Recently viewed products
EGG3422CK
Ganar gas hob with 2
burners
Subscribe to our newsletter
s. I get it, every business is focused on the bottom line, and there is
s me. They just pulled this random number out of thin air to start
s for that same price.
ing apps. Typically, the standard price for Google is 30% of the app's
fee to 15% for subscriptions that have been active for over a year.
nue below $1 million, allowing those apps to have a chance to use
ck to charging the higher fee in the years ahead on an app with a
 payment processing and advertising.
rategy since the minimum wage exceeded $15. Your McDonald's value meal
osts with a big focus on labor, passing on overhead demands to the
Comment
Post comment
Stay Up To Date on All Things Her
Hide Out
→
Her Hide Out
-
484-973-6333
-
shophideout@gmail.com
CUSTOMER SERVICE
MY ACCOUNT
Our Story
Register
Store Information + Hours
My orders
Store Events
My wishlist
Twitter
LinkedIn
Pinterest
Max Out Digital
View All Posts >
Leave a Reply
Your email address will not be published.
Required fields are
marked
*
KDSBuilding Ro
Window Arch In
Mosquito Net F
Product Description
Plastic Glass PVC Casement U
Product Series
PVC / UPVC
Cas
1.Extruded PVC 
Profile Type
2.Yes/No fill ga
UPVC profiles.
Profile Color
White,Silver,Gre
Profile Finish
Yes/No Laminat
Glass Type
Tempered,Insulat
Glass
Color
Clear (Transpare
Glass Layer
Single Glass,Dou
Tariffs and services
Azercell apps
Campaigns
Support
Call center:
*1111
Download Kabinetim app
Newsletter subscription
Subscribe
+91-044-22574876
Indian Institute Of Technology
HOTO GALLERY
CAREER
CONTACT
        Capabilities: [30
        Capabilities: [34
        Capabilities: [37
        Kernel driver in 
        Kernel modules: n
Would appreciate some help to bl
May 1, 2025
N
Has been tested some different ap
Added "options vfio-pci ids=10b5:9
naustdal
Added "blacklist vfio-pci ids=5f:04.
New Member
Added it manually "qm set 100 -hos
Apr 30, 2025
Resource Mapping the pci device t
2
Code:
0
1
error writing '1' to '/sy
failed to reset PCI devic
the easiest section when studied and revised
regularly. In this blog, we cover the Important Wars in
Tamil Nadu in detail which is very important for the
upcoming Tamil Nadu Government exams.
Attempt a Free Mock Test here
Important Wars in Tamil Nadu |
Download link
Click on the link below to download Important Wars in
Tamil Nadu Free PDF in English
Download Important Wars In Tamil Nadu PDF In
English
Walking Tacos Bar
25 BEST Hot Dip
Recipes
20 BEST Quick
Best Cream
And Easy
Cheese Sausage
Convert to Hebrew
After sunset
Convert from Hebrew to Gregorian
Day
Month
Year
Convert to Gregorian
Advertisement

::::::::

INSTRUCTIONS FOR THE TASK »
Output each line of the listing in which the string "with" is found.

WRITTEN REPLY »
Ganar gas hob with 2
ck to charging the higher fee in the years ahead on an app with a
osts with a big focus on labor, passing on overhead demands to the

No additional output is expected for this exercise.